Berdasarkan uraian tersebut maka penelitian ini bertujuan untuk menganalisis (1) hubungan antara pendapatan per kapita dengan pangsa industri pengolahan (2) determinan deindustrialisasi di Indonesia. Analisis menggunakan pendekatan Generalized Method of Moments (GMM) untuk 33 provinsi di Indonesia. Faktor potensial lainnya yang merupakan bagian kinerja RIPIN 2015-2035 dipertimbangkan dalam pemodelan. Di samping itu, analisis juga dilakukan secara deskriptif terkait gambaran kinerja industri pengolahan secara agregat dan menurut subsektor dengan menggunakan Tipologi Klassen.
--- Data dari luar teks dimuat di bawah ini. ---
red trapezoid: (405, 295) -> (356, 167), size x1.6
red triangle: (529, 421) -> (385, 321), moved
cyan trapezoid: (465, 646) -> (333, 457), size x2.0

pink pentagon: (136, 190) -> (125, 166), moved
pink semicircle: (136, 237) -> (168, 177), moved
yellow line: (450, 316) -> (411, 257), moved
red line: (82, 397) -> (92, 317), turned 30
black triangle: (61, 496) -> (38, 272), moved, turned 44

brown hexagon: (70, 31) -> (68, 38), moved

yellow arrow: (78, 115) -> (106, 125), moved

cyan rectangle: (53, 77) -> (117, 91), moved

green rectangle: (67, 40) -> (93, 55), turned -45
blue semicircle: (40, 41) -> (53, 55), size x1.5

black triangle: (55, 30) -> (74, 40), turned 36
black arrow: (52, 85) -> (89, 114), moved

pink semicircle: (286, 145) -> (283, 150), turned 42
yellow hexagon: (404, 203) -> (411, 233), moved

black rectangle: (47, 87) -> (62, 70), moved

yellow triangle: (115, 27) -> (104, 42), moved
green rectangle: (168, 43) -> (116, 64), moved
Deindustrialisasi terjadi sejak tahun 2002 di 19 provinsi kurun waktu 2006 dan 2019. Industrialisasi atau kenaikan pangsa nilai tambah sepuluh kontributor utama nasional hanya terjadi di Jawa Timur, Jawa Tengah, dan Riau. Pengembangan industri di Luar Jawa nampaknya belum memberikan hasil yang signifikan. Hilirisasi belum berkembang secara maksimal yang ditandai dengan tingginya ekspor berbasis komoditas dan tingginya persentase impor bahan baku industri prioritas.
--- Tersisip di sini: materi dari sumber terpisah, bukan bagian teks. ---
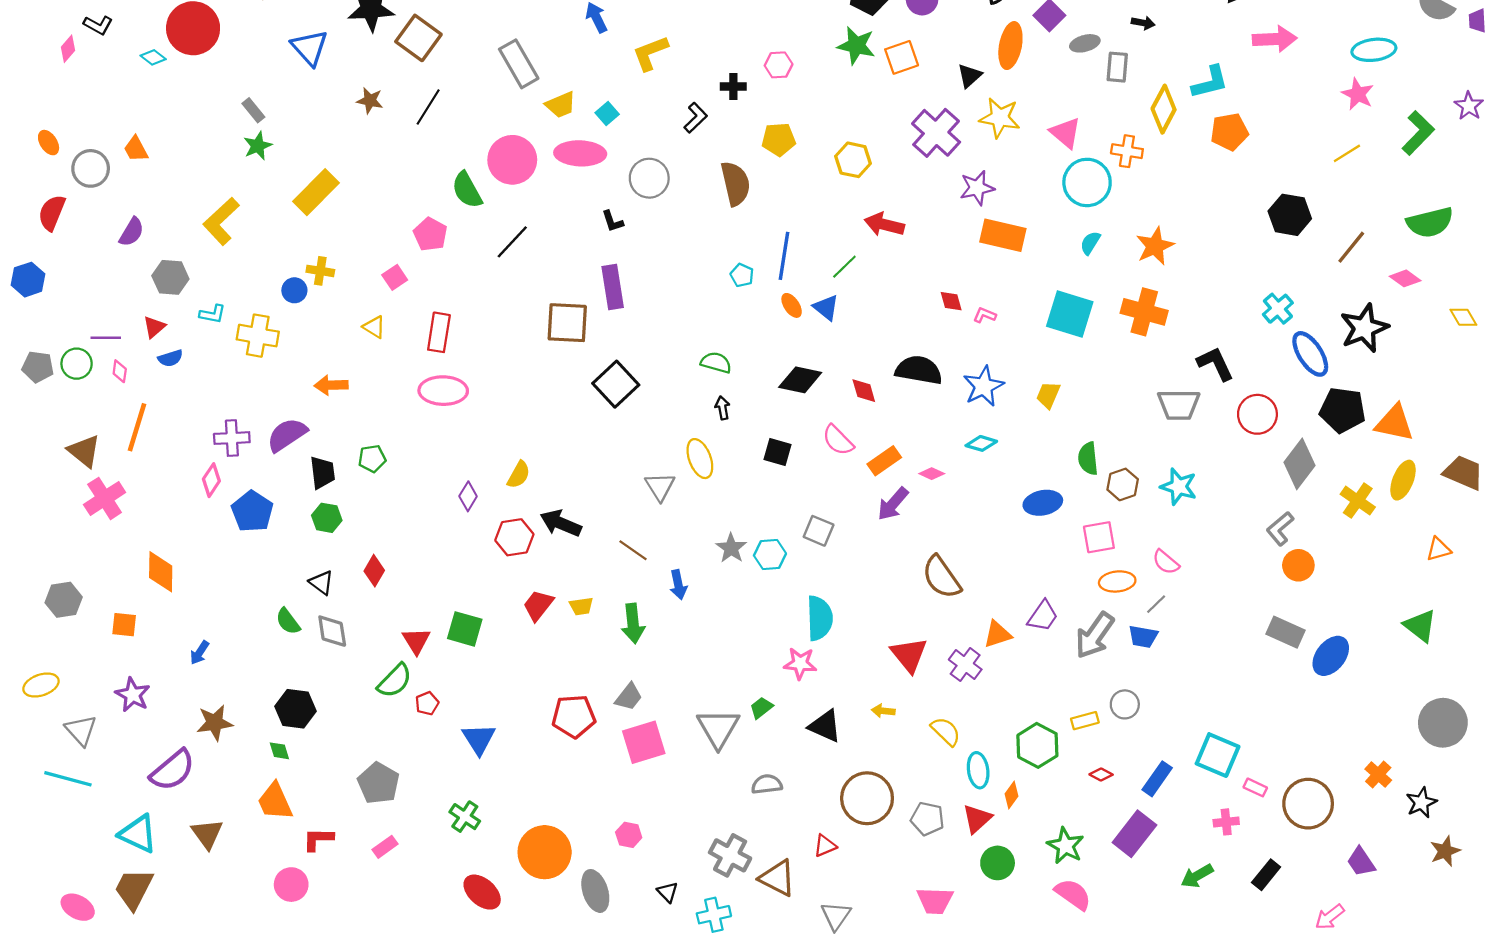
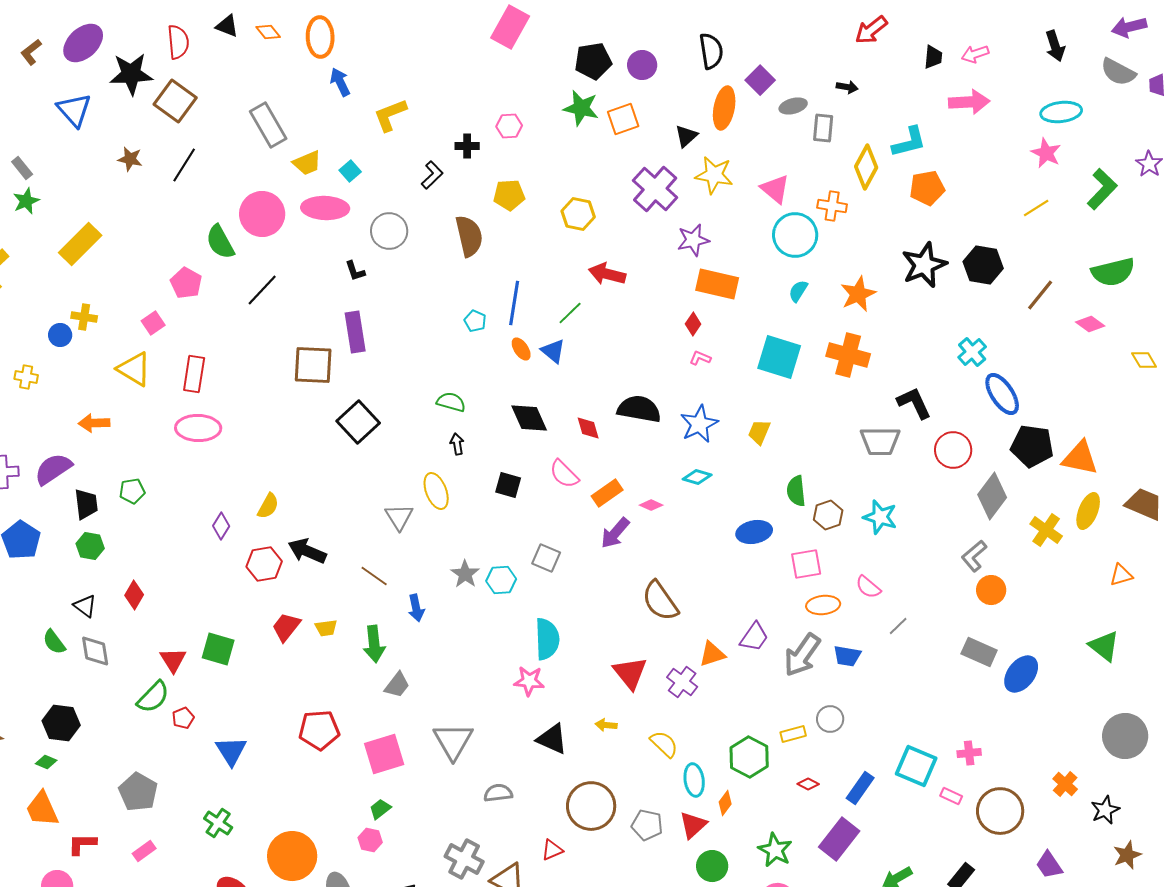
red diamond: (951, 301) -> (693, 324), moved, turned 50
yellow triangle: (374, 327) -> (134, 369), size x1.6
black star: (1364, 328) -> (924, 265), moved
yellow cross: (258, 336) -> (26, 377), size x0.6
black diamond: (800, 380) -> (529, 418), turned 54
gray line: (1156, 604) -> (898, 626), moved
gray trapezoid: (629, 697) -> (397, 685), moved
green trapezoid: (761, 708) -> (380, 809), moved
green diamond: (279, 751) -> (46, 762), turned -50
pink cross: (1226, 822) -> (969, 753), moved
Berdasarkan Analisis Tipologi Klassen, pada tahun 2006 dan 2019 subsektor industri barang logam; komputer, barang elektronik, optik; dan peralatan listrik; serta industri alat angkutan berpindah dari Kuadran I (share tinggi, growth tinggi) ke Kuadran IV (share tinggi, growth rendah). Subsektor industri kertas dan barang dari kertas, percetakan dan reproduksi media rekaman serta industri furnitur dan industri pengolahan lainnya berpindah dari Kuadran III (share rendah, growth rendah) ke Kuadran II (share rendah, growth tinggi). Subsektor industri logam dasar serta industri mesin dan perlengkapan bergeser dari Kuadran II ke Kuadran III. Subsektor industri makanan dan minuman merupakan subsektor yang mempunyai keunggulan relatif dibandingkan subsektor lainnya. Oleh karena itu, berkontribusi lebih besar terhadap PDB industri pengolahan.
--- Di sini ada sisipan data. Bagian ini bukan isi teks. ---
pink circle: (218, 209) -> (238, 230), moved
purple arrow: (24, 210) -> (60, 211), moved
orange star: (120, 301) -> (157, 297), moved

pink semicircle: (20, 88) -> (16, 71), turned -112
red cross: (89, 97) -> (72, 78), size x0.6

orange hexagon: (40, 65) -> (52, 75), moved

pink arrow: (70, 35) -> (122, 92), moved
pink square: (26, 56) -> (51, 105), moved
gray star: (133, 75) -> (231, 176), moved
Hasil pengujian model menunjukkan ada hubungan kurva berbentuk U antara pendapatan per kapita dan pangsa industri pengolahan. Reindustrialisasi masih mungkin terjadi dengan tingkat pendapatan yang lebih tinggi. Deindustrialisasi dipicu oleh beberapa faktor seperti meningkatnya sektor jasa, produksi perkebunan dan pertambangan, keterbukaan perdagangan; penurunan belanja modal pemerintah, PMA industri pengolahan; dan depresiasi nilai tukar. Peningkatan pendidikan tenaga kerja lulusan SMA ke atas justru memicu deindustrialisasi. Hal tersebut terkait karakteristik industri pengolahan di Indonesia bersifat padat karya dengan dominasi tenaga produksi yang tidak mensyaratkan pendidikan tinggi.
Pembuat kebijakan diharapkan melakukan reindustrialisasi melalui ekspansi ekspor, kemudahan untuk investasi terutama pada mesin dan peralatan, serta menjaga stabilitas nilai tukar. Tenaga kerja lulusan perguruan tinggi diharapkan dapat memperkuat industri pengolahan melalui kegiatan riset dan pengembangan.